I started with "studio lighting" using a pair of simple Smith & Victor lights.  In my experience they are not as useful as the strobes to which I have since moved, but they absolutely were worth using to learn lighting.  One advantage of using continuous lighting is that you can see the effects as you move the lights around, playing with lighting positions and ratios.  I don't believe mine were as bright as yours, but it sounds like yours are simply on/off as were mine.  I grabbed a couple rotary dimmer switches at Home Depot and spliced them into the power cable (something like these Rotary Eco-Dim 600-Watt Dimmer, White-D-603PG-WH at The Home Depot).  These dimmer switches made it easy to adjust the total light and, more importantly, the ratio between my lights without having to move the whole light & stand (because not only is moving back not always an option, depending on how much space you have to work in, but moving the light has secondary effects such as spillage to be concerned with).  If you do choose to splice in dimmers, make sure you get ones rated high enough.  I'd also recommend splicing the dimmer in closer to the plug than to the light - in my case this kept the dimmer on the ground no matter how high I mounted the light, so the dimmer's weight wasn't free hanging, and I could actuate it with my foot.


----------



## premo (Feb 23, 2012)

rexbobcat said:


> Are you sure your umbrellas aren't too close? I have two constant lights that have NO venting, and 600w, and the only part of my umbrellas that get hot is the metal. The fabric doesn't absorb that much heat.
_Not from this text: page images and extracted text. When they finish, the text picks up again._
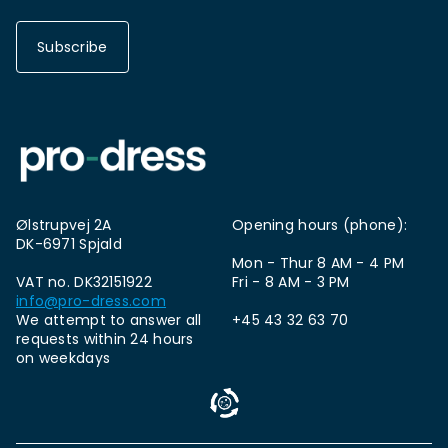
Subscribe
Ølstrupvej 2A
Opening hours (phone):
DK-6971 Spjald
Mon - Thur 8 AM - 4 PM
VAT no. DK32151922
Fri - 8 AM - 3 PM
info@pro-dress.com
We attempt to answer all
+45 43 32 63 70
requests within 24 hours
on weekdays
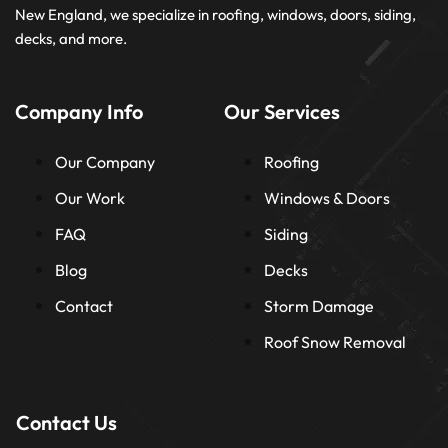
New England, we specialize in roofing, windows, doors, siding,
decks, and more.
Company Info
Our Services
Our Company
Roofing
Our Work
Windows & Doors
FAQ
Siding
Blog
Decks
Contact
Storm Damage
Roof Snow Removal
Contact Us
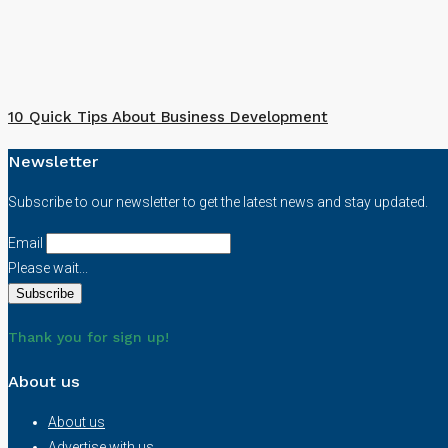
10 Quick Tips About Business Development
Newsletter
Subscribe to our newsletter to get the latest news and stay updated.
Email
Please wait...
Thank you for sign up!
About us
About us
Advertise with us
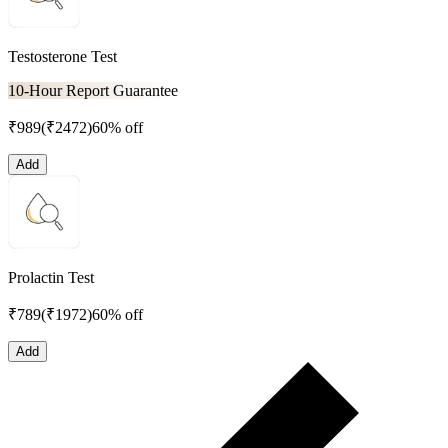
Testosterone Test
10-Hour Report Guarantee
₹
989
(₹
2472
)
60% off
Add
Prolactin Test
₹
789
(₹
1972
)
60% off
Add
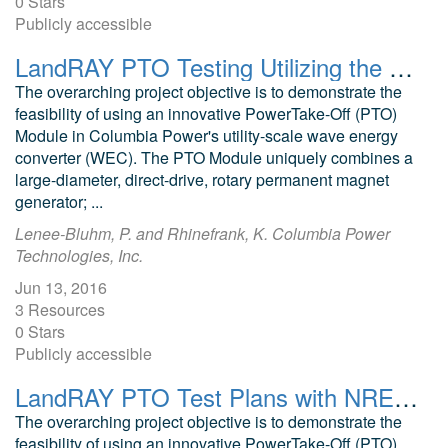
0 Stars
Publicly accessible
LandRAY PTO Testing Utilizing the NREL NWTC 5MW Dynamometer
The overarching project objective is to demonstrate the
feasibility of using an innovative PowerTake-Off (PTO)
Module in Columbia Power's utility-scale wave energy
converter (WEC). The PTO Module uniquely combines a
large-diameter, direct-drive, rotary permanent magnet
generator; ...
Lenee-Bluhm, P. and Rhinefrank, K. Columbia Power
Technologies, Inc.
Jun 13, 2016
3 Resources
0 Stars
Publicly accessible
LandRAY PTO Test Plans with NREL NWTC 5 MW Dynamometer
The overarching project objective is to demonstrate the
feasibility of using an innovative PowerTake-Off (PTO)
 I received my umbrellas today and will let you know what happend.


----------



## Sw1tchFX (Feb 23, 2012)

use the bulbs to light your house!

I just got a 300W equiv. compact (lol it's 12" long) FL to light up my bedroom!


----------



## premo (Feb 23, 2012)

Studio7Four said:


> I started with "studio lighting" using a pair of simple Smith & Victor lights. In my experience they are not as useful as the strobes to which I have since moved, but they absolutely were worth using to learn lighting. One advantage of using continuous lighting is that you can see the effects as you move the lights around, playing with lighting positions and ratios. I don't believe mine were as bright as yours, but it sounds like yours are simply on/off as were mine. I grabbed a couple rotary dimmer switches at Home Depot and spliced them into the power cable (something like these Rotary Eco-Dim 600-Watt Dimmer, White-D-603PG-WH at The Home Depot). These dimmer switches made it easy to adjust the total light and, more importantly, the ratio between my lights without having to move the whole light & stand (because not only is moving back not always an option, depending on how much space you have to work in, but moving the light has secondary effects such as spillage to be concerned with). If you do choose to splice in dimmers, make sure you get ones rated high enough. I'd also recommend splicing the dimmer in closer to the plug than to the light - in my case this kept the dimmer on the ground no matter how high I mounted the light, so the dimmer's weight wasn't free hanging, and I could actuate it with my foot.



Mine are indeed just on/off operated. I have never used both at the same time, but I'm planning to do so this weekend. (photoshoot in da house)
The dimmer sounds like a excellent idea. Well, I'll have to head to HD this morning and get what I need to practice this weekend.
Thanks again for your advice.


----------